Just a quick post since I'm still getting up to speed at work post-ICT.
I had ample reading time during my time in camp, so here's a book bundle for your consideration.
Both Closing the Innovation Gap and Science for Sale are 3-star recommendations from me. They're both good books, but get only three stars each from me because their narrow focus generally appeals only to those with a personal or professional interest in science and technology.
The first book deals with what the author considers the necessary conditions or elements required in an innovation "ecosystem" in order for innovation to flourish. The book emphasises a well-known thought among scientists, of how necessary basic research is for innovation to happen. Serendipitous discoveries from seemingly disparate and unrelated fields feed into each other to make new technologies happen. One remarkable (but in hindsight obvious) insight I took away from the book is that technology corporations (such as Intel and Genentech) are all for more (USA) governmental funding for research because basic research is the lifeblood of their (companies') commercial innovation, but the kicker is that they don't want to pay for it. Companies only want to cream off the profitable technologies they can commercialize, so they most certainly aren't going to lead loss-making basic research.
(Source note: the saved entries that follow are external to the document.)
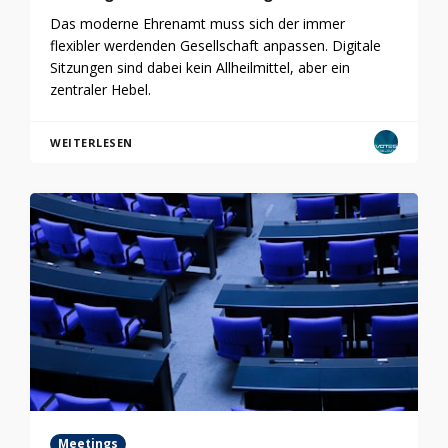
Das moderne Ehrenamt muss sich der immer
flexibler werdenden Gesellschaft anpassen. Digitale
Sitzungen sind dabei kein Allheilmittel, aber ein
zentraler Hebel.
WEITERLESEN
Meetings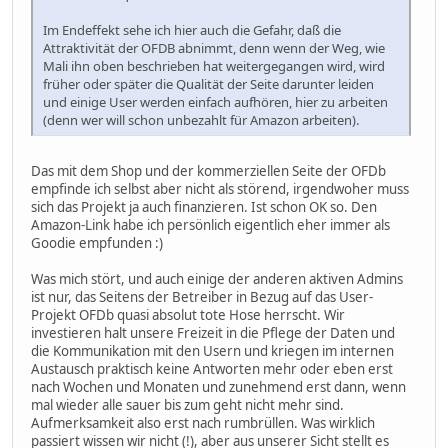
Im Endeffekt sehe ich hier auch die Gefahr, daß die
Attraktivität der OFDB abnimmt, denn wenn der Weg, wie
Mali ihn oben beschrieben hat weitergegangen wird, wird
früher oder später die Qualität der Seite darunter leiden
und einige User werden einfach aufhören, hier zu arbeiten
(denn wer will schon unbezahlt für Amazon arbeiten).
Das mit dem Shop und der kommerziellen Seite der OFDb
empfinde ich selbst aber nicht als störend, irgendwoher muss
sich das Projekt ja auch finanzieren. Ist schon OK so. Den
Amazon-Link habe ich persönlich eigentlich eher immer als
Goodie empfunden :)
Was mich stört, und auch einige der anderen aktiven Admins
ist nur, das Seitens der Betreiber in Bezug auf das User-
Projekt OFDb quasi absolut tote Hose herrscht. Wir
investieren halt unsere Freizeit in die Pflege der Daten und
die Kommunikation mit den Usern und kriegen im internen
Austausch praktisch keine Antworten mehr oder eben erst
nach Wochen und Monaten und zunehmend erst dann, wenn
mal wieder alle sauer bis zum geht nicht mehr sind.
Aufmerksamkeit also erst nach rumbrüllen. Was wirklich
passiert wissen wir nicht (!), aber aus unserer Sicht stellt es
The second book talks about the perils of commercialization of university based research, and how the mission of universities as institutions of learning and knowledge sharing have been compromised by "technology transfer". It also highlights the damage done to the open culture of scientific inquiry by patents, NDA's (non-disclosure agreements) and other barriers to knowledge sharing, all erected in the name of protecting profits. It's a well-researched, hard look at what many people take to be an unequivocally good thing, of universities spinning off their technology. This is particularly relevant in the case of Singapore as we have essentially placed a heavy bet on research in science and technology as an additional pillar of our economy.